_Task details_
Search the material for the word "Identify" and copy each line that holds it.
============================================================
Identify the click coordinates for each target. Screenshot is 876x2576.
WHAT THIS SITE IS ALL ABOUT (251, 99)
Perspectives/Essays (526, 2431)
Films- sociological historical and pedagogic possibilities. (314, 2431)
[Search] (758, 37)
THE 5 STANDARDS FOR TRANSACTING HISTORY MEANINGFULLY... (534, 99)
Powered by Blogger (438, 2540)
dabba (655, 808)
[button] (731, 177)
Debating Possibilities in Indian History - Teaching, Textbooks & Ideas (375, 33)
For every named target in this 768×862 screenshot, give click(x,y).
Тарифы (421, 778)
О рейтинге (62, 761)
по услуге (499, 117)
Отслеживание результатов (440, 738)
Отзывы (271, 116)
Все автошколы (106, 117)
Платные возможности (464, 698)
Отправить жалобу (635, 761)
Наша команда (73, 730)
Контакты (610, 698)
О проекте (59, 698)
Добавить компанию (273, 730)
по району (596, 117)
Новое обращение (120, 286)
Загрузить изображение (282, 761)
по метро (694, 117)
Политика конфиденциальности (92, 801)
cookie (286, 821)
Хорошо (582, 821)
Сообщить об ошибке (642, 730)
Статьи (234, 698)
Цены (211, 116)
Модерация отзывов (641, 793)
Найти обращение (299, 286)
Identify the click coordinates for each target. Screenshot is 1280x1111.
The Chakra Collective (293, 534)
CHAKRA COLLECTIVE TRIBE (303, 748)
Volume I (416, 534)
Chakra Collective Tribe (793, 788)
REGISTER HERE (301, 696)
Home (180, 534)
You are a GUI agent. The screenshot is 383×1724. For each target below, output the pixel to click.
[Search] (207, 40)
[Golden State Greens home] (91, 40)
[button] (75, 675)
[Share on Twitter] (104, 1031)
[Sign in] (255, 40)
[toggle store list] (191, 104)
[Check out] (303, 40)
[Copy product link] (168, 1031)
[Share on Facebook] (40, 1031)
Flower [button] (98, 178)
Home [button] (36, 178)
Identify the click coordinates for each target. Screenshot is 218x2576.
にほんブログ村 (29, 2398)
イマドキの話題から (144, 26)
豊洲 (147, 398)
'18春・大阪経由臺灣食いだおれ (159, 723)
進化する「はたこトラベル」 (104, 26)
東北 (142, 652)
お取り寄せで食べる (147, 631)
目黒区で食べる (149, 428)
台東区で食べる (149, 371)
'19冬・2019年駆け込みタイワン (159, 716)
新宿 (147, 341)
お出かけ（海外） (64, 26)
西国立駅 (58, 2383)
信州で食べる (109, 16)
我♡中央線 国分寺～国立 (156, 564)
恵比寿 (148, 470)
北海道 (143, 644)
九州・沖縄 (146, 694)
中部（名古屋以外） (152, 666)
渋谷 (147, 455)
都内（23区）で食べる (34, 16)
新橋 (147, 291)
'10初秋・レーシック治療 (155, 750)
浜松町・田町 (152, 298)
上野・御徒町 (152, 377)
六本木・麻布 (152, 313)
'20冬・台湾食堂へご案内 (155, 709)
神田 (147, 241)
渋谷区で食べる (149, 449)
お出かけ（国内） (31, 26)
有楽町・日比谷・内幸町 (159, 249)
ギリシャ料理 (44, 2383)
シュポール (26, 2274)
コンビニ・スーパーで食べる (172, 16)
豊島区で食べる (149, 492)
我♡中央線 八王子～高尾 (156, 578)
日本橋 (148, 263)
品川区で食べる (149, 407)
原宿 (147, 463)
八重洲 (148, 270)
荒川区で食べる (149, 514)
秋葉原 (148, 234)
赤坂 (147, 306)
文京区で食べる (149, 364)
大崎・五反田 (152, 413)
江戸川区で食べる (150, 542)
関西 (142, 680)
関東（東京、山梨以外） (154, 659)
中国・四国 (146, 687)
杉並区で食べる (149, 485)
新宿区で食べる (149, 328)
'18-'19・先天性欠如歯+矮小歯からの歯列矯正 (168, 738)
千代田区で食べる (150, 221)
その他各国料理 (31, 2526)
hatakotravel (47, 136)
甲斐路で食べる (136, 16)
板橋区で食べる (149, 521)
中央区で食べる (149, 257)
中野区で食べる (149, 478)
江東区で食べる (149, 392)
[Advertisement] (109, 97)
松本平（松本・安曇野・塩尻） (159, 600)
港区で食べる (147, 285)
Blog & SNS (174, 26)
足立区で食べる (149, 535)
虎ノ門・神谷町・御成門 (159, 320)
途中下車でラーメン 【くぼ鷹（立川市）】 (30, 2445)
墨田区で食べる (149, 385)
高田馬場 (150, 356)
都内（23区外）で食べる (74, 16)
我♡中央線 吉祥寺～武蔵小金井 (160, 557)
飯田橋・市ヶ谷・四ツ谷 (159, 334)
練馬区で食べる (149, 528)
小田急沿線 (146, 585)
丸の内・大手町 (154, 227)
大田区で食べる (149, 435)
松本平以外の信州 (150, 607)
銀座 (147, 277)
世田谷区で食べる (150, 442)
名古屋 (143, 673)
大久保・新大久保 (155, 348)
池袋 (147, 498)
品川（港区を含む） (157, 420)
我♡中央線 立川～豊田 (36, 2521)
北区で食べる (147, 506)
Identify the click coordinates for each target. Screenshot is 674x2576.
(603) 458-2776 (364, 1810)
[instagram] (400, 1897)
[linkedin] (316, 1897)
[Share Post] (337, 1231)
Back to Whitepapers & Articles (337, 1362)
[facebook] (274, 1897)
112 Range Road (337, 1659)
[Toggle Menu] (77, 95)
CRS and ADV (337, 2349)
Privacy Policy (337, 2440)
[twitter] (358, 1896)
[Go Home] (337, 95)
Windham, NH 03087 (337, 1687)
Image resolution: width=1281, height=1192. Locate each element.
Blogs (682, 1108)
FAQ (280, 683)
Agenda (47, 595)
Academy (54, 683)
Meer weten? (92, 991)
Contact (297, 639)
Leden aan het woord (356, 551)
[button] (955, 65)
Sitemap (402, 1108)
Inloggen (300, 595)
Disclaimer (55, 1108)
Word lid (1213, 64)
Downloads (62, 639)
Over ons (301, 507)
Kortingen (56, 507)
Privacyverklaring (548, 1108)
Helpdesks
============================================================
_Completed task_
Identify the click coordinates for each target. Screenshot is 876x2576.
Identify the click coordinates for each target. Screenshot is 1280x1111.
Identify the click coordinates for each target. Screenshot is 218x2576.
Identify the click coordinates for each target. Screenshot is 674x2576.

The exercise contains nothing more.